Filiação institucional: Centro de Estudos Sociais – Universidade de Coimbra

E-mail: jpdias@ces.uc.pt

Palavras-chave: juízes, crise, direitos dos cidadãos

Os juízes são o garante da independência do poder judicial, com um dos três pilares tradicionais do Estado, na velha concepção montesquiana. Não pretendo aqui discorrer sobre se esta visão do Estado ainda é atual e se tem, hoje em dia, substância. Provavelmente, é necessário refletir bastante… Interessa agora questionar, em tempos de crise como a que vivemos e sentimos diariamente, para não mencionar a pressão mediática para uma narrativa da “crise”, o papel e a responsabilidade que a justiça e, em particular, os juízes detêm neste contexto.

A ideia defendida, pelos vários titulares de órgãos de soberania, ao longo das últimas décadas em Portugal, de que a estabilidade do poder judicial, baseada mais em princípios do que em pessoas, é essencial para consolidar uma credibilidade pública, fundamental para funcionar como poder fiscalizador dos restantes poderes estatais e, assim, reforçar a sua própria credibilidade no seio dos sistemas democráticos.

Não deixa de ser sintomático dos tempos turbulentos em que vivemos, o facto de passarem, cada vez mais, pelos tribunais as expectativas dos cidadãos em readquirir uma certa estabilidade social, laboral e económica ou, pelo menos, não a perder. Isto é, os tribunais, que sempre foram das instituições que mais se opuseram à transformação social, são hoje vistas com uma das últimas instituições capazes de adoptar uma postura progressista, no sentido de contrariar o apetite voraz da economia capitalista e de garantir os direitos de cidadania conquistados nos últimos séculos, mesmo contra a oposição dos tribunais de então [1]. Deste modo, e contraditoriamente, a simples defesa dos direitos de cidadania acaba por incorporar elementos “conservadores”, de simples manutenção do status quo arduamente conquistado nos últimos 200 anos. A luta pela defesa e reconstrução dos direitos de cidadania, numa perspetiva abrangente, necessita de ser efetuada segundo novos princípios e, essencialmente, com uma renovada postura perante os novos poderes que se instalam gradualmente na organização das sociedades modernas, sem a qual atingiremos um ponto de desestruturação completa, com graves consequências no “modelo social” que permitiu manter um equilíbrio entre os diferentes atores.

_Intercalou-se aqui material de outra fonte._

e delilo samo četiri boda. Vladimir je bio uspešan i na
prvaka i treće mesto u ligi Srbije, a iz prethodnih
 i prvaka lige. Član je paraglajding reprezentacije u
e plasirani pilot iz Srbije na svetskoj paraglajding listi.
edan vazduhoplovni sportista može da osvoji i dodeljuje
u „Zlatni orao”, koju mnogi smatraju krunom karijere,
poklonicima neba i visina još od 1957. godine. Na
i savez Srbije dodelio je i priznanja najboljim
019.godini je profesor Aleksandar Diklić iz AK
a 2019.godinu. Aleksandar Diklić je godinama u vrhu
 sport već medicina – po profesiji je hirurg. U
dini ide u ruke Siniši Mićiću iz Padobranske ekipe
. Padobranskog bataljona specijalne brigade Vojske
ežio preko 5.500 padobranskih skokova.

A independência da justiça é, neste contexto, um princípio cada vez mais importante para garantir a efetivação dos direitos dos cidadãos. E esta garantia depende, em muito, da sua capacidade para desempenhar as funções que legalmente lhe cometem. E a capacidade, por sua vez, depende bastante dos meios disponibilizados pelo poder executivo e das leis que devem aplicar, aprovadas pelo poder legislativo. Assim, a independência da justiça não depende apenas do poder judicial, in se, mas, também, e em larga medida, dos outros poderes estatais. Pelo menos, no que se pode antever das recentes evoluções verificadas na (re)organização dos poderes estatais modernos, esta é uma limitação que se manterá intocável.

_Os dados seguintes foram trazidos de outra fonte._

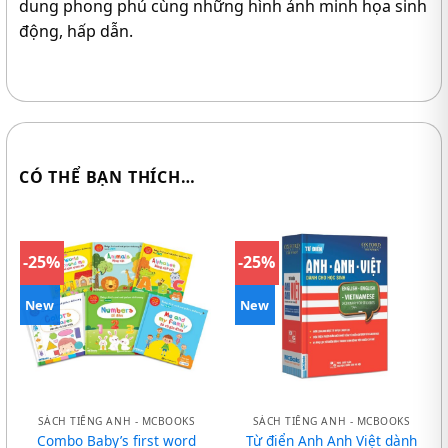
dung phong phú cùng những hình ảnh minh họa sinh
động, hấp dẫn.
CÓ THỂ BẠN THÍCH…
-25%
-25%
New
New
SÁCH TIẾNG ANH - MCBOOKS
SÁCH TIẾNG ANH - MCBOOKS
Combo Baby’s first word
Từ điển Anh Anh Việt dành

A emergência de um maior protagonismo do judiciário deve-se, entre outros, a um duplo falhanço dos regimes democráticos na sua forma de Estado-Providência: por um lado, a existência de uma maior percepção, por parte da opinião pública, da falta de transparência do funcionamento dos sistemas democráticos atuais; por outro, a perda de eficiência, de proteção social e da garantia dos direitos proporcionados pelo próprio Estado [2]. Assistimos, neste processo, a uma transferência da legitimidade do Estado, por via dos poderes legislativo e executivo, para o poder judicial, o que só por si constitui um fator de polémica e atrito, não apenas na sociedade em geral, mas também entre os corpos profissionais dos vários poderes em disputa. Isto sobretudo quando os tribunais parecem querer assumir um papel progressista, de defesa dos direitos dos cidadãos, e de fiscalização da atuação dos atores estatais, apesar de terem sido das instituições mais conservadoras ao longo dos séculos, resistindo às mudanças e perpetuando rituais anacrónicos e elitistas.

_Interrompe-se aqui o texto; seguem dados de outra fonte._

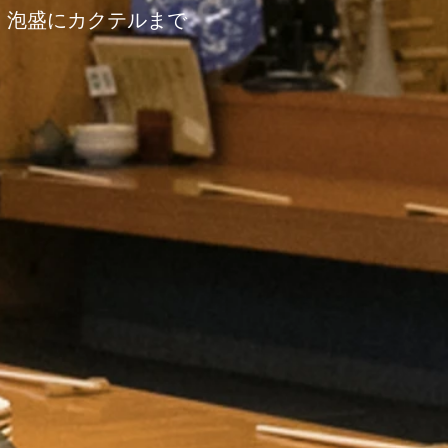
、泡盛にカクテルまで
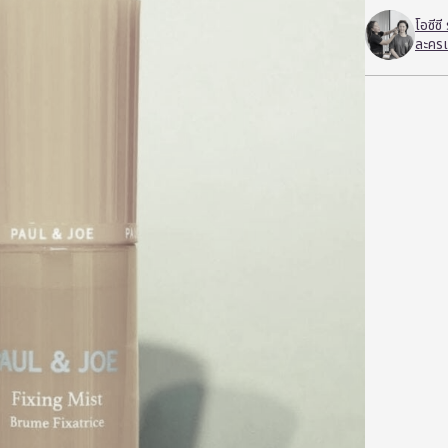
โอซีซ
ละครเ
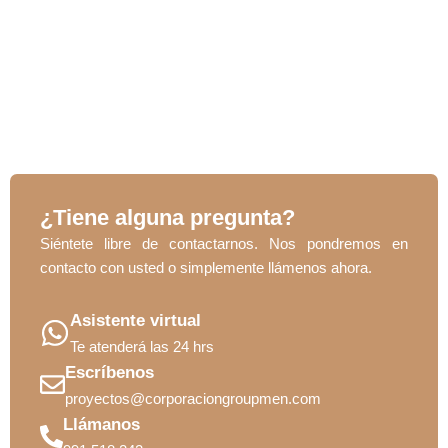
¿Tiene alguna pregunta?
Siéntete libre de contactarnos. Nos pondremos en
contacto con usted o simplemente llámenos ahora.
Asistente virtual
Te atenderá las 24 hrs
Escríbenos
proyectos@corporaciongroupmen.com
Llámanos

A resistência ou atitude progressista dos juízes, que se observa atualmente, ao liderarem a interposição de processos nos tribunais contra o Governo, pela aplicação das medidas de austeridade impostas pela troika, é igualmente compreensível por serem “apanhados” no corte generalizado aos serviços públicos. Isto é, os juízes arriscam-se a ser tomados, quer como defensores dos direitos dos cidadãos, quer como detentores de atitudes corporativas, consoante os olhos que observam a sua atuação e as posições político-profissionais em que se encontram. Até porque quem vai julgar estes processos em tribunal são os próprios juízes, resultando num risco de serem acusados de “julgar em causa própria”.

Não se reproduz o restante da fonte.